This exercise calls for the records to be returned exactly, with images removed.

........

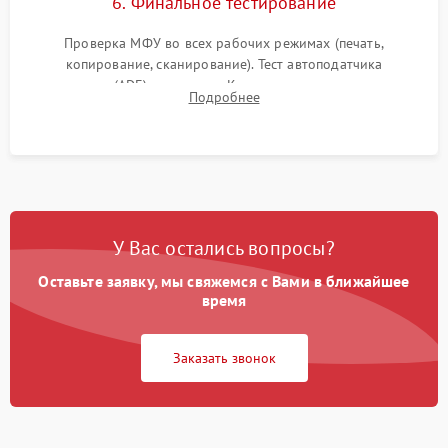
6. Финальное тестирование
Проверка МФУ во всех рабочих режимах (печать,
копирование, сканирование). Тест автоподатчика
документов (ADF) и дуплекса. Контроль качества отпечатка
Подробнее
на отсутствие серого фона, полос и надежность запекания
тонера.
У Вас остались вопросы?
Оставьте заявку, мы свяжемся с Вами в ближайшее
время
Заказать звонок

........

— SOLUTION FOR THIS TASK —
6. Финальное тестирование
Проверка МФУ во всех рабочих режимах (печать,
копирование, сканирование). Тест автоподатчика
документов (ADF) и дуплекса. Контроль качества отпечатка
Подробнее
на отсутствие серого фона, полос и надежность запекания
тонера.
У Вас остались вопросы?
Оставьте заявку, мы свяжемся с Вами в ближайшее
время
Заказать звонок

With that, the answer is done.